Roofing Question

Pitched roof on single storey extension leaking at low end above patio door

I had a single storey extension done 2 yrs ago. The roof is pitched. It was passed by Building Control. I went back to building Control. They don't want to know. It has been passed. The builders have gone and not given their details. Husband handled this. Husband now died of cancer. I have a leaking roof at the bottom of the roof above patio door where ceiling slope ends. Leaks only after heavy rainfall. I have had all the flashing redone by a roofer. I have had the velux windows re-sealed with lead and cemented in. 10 roof tiles were replaced. This roofer has failed to return. I now have to seek someone else. I don't want to throw money at this roof only to find it leaks again despite the work done.

2 Answers

Best Answer

The best thing for you to do is to get a qualified person out to look at the roof.
As an example; we would start by checking visibly all of the outer areas of the roof to see if there were any cracked or broken tiles, checking the area where you say the leak is coming from or happening most, remove a layer of tiles to inspect the felt underneath and make sure that the felt is laid properly with the end of the felt rounded into the gutter and not cut short or folded back allowing water to penetrate into the extension.
I have personally seen extensions built by builders where felt has been cut short, where there are tiles upside down on the roof and worse where the so called builder has skipped the felt stage totally and plasterboarded inside so it cannot be viewed.
If you would like us to come out we do offer a completely free no obligation survey service.

Answered 19th Oct 2013

THERMOTEX COATINGS

Member since 6 Aug 2012

This sounds like either the gutters are blocked; the down pipe is blocked or the joints in the guttering are leaking. From your description the leak is external?

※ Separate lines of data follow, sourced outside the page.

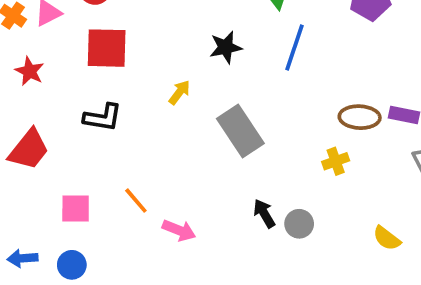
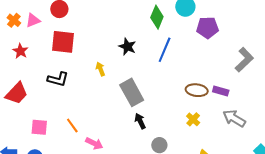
black star: (226, 47) -> (127, 47), turned 30
yellow arrow: (179, 92) -> (100, 69), turned -64
yellow cross: (336, 161) -> (193, 119), moved, turned -32
black arrow: (264, 213) -> (140, 121), moved

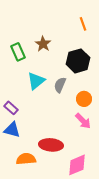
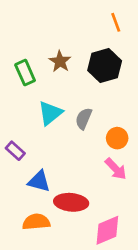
orange line: (83, 24) -> (116, 22), moved
black hexagon: (78, 61) -> (105, 66), moved
blue triangle: (12, 130) -> (39, 181), moved

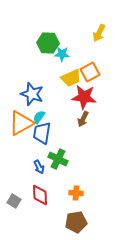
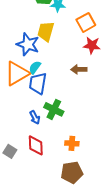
yellow trapezoid: (71, 78) -> (46, 31), moved, turned 130
red star: (84, 97) -> (92, 45), moved, size x0.7
brown arrow: (83, 119) -> (79, 69), turned 63

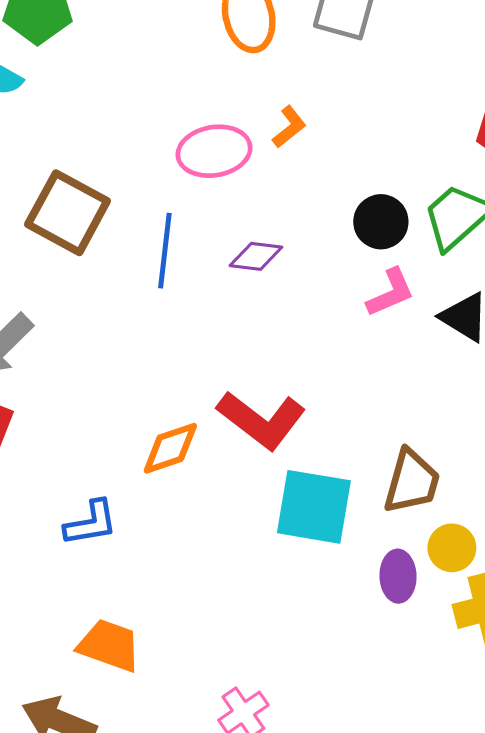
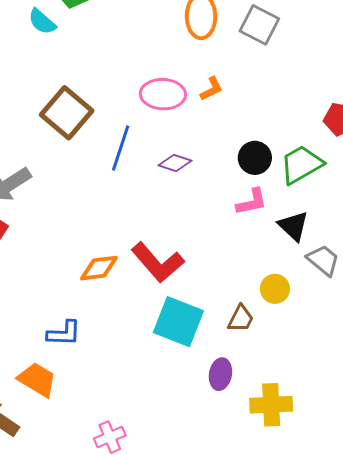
brown trapezoid: (412, 481) -> (241, 319), size x0.7
blue L-shape: (91, 523) -> (64, 333), moved
yellow circle: (452, 548) -> (275, 289), moved

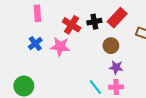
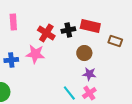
red rectangle: (117, 18) -> (90, 26), turned 60
blue cross: (35, 43) -> (11, 60), moved, turned 32
pink cross: (116, 87) -> (89, 93), turned -32

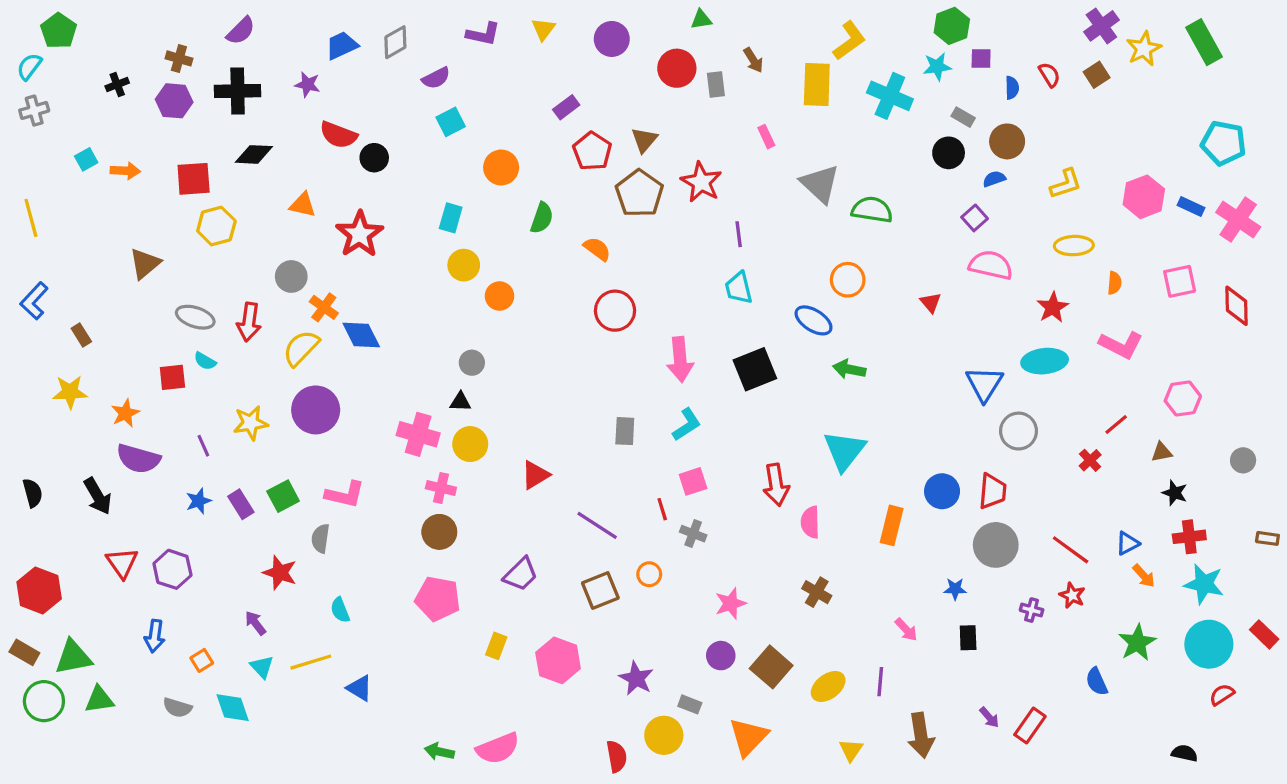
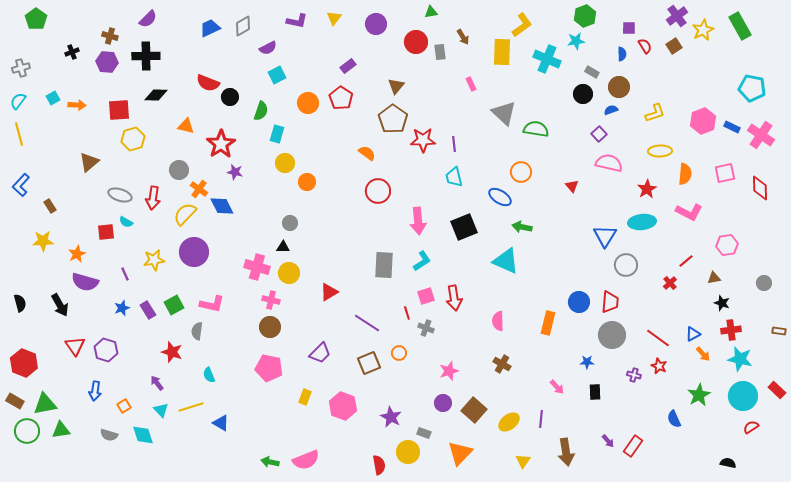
purple square: (981, 58) -> (629, 28), moved
cyan semicircle: (29, 67) -> (18, 101), moved
purple star: (308, 84) -> (235, 172), moved
red pentagon: (592, 151) -> (341, 98), moved
red star: (701, 182) -> (423, 140), moved, turned -30
green semicircle: (542, 218) -> (261, 111), moved
orange semicircle: (1115, 283) -> (685, 174), size x1.5
gray rectangle: (625, 431) -> (384, 265), size x1.5
cyan triangle: (844, 451) -> (506, 261), moved, turned -44
red arrow: (776, 485) -> (454, 298), moved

I would test this by running a hose into the gutter, stand on a step ladder to watch what happens with the water, it should become apparent quite quickly where the source of the problem lies.

If the leak is an internal problem then it could be that the tiles have been incorrectly laid with a poorly fitted underlay. To investigate this fully would mean removing large sections of the roof tiles to expose the problem.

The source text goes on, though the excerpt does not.